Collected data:
= = = =
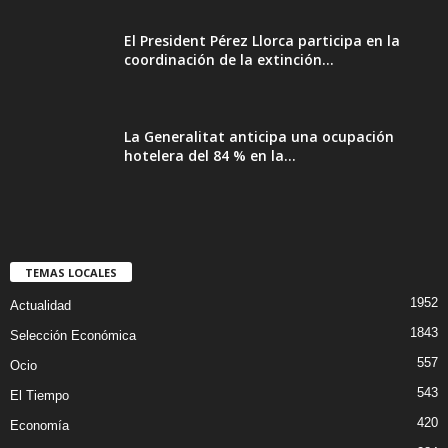
El President Pérez Llorca participa en la
coordinación de la extinción...
La Generalitat anticipa una ocupación
hotelera del 84 % en la...
TEMAS LOCALES
1952
Actualidad
1843
Selección Económica
557
Ocio
543
El Tiempo
420
Economía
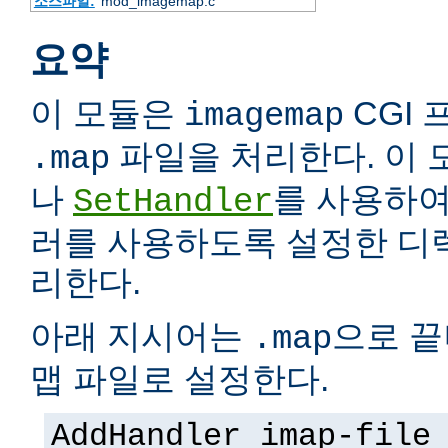
소스파일:
mod_imagemap.c
요약
이 모듈은
CGI
imagemap
파일을 처리한다. 이 모
.map
나
를 사용하여
SetHandler
러를 사용하도록 설정한 디
리한다.
아래 지시어는
으로 끝
.map
맵 파일로 설정한다.
AddHandler imap-file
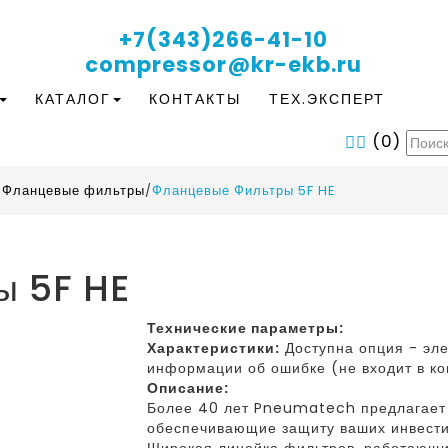
+7(343)266-41-10
compressor@kr-ekb.ru
КАТАЛОГ
КОНТАКТЫ
ТЕХ.ЭКСПЕРТ
(
0
)
/
Фланцевые фильтры
/
Фланцевые Фильтры 5F HE
ы 5F HE
Технические параметры:
Характеристики:
Доступна опция - эле
информации об ошибке (не входит в к
Описание:
Более 40 лет Pneumatech предлагает
обеспечивающие защиту ваших инвести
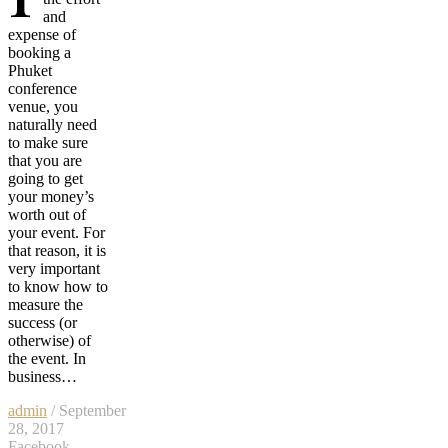
and
expense of
booking a
Phuket
conference
venue, you
naturally need
to make sure
that you are
going to get
your money’s
worth out of
your event. For
that reason, it is
very important
to know how to
measure the
success (or
otherwise) of
the event. In
business…
admin
/ September
28, 2017
Facebook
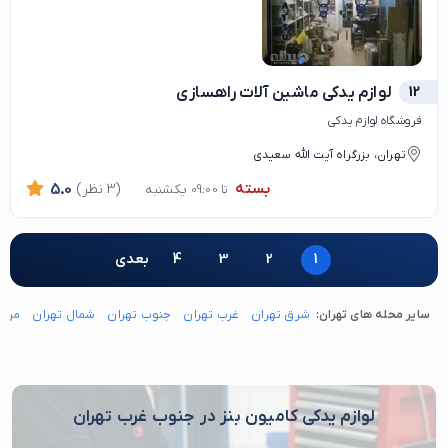
12
لوازم یدکی ماشین آلات راهسازی
فروشگاه لوازم یدکی
تهران، بزرگراه آیت الله سعیدی
بسته
(3 نظر)
5.0
تا 09:00 یکشنبه
1
2
3
4
بعدی
سایر محله های تهران:
شرق تهران
غرب تهران
جنوب تهران
شمال تهران
مرکز
لوازم یدکی کامیون بنز در جنوب غرب تهران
= = = =
Activity: Copy the data word for word. Pictures do not go in the copy.

Finished task:
El President Pérez Llorca participa en la
coordinación de la extinción...
La Generalitat anticipa una ocupación
hotelera del 84 % en la...
TEMAS LOCALES
1952
Actualidad
1843
Selección Económica
557
Ocio
543
El Tiempo
420
Economía
소스파일:
mod_imagemap.c
요약
이 모듈은
CGI
imagemap
파일을 처리한다. 이 모
.map
나
를 사용하여
SetHandler
러를 사용하도록 설정한 디
리한다.
아래 지시어는
으로 끝
.map
맵 파일로 설정한다.
AddHandler imap-file
+7(343)266-41-10
compressor@kr-ekb.ru
КАТАЛОГ
КОНТАКТЫ
ТЕХ.ЭКСПЕРТ
(
0
)
/
Фланцевые фильтры
/
Фланцевые Фильтры 5F HE
ы 5F HE
Технические параметры:
Характеристики:
Доступна опция - эле
информации об ошибке (не входит в к
Описание:
Более 40 лет Pneumatech предлагает
обеспечивающие защиту ваших инвести
and
expense of
booking a
Phuket
conference
venue, you
naturally need
to make sure
that you are
going to get
your money’s
worth out of
your event. For
that reason, it is
very important
to know how to
measure the
success (or
otherwise) of
the event. In
business…
admin
/ September
28, 2017
Facebook
12
لوازم یدکی ماشین آلات راهسازی
فروشگاه لوازم یدکی
تهران، بزرگراه آیت الله سعیدی
بسته
(3 نظر)
5.0
تا 09:00 یکشنبه
1
2
3
4
بعدی
سایر محله های تهران:
شرق تهران
غرب تهران
جنوب تهران
شمال تهران
مرکز
لوازم یدکی کامیون بنز در جنوب غرب تهران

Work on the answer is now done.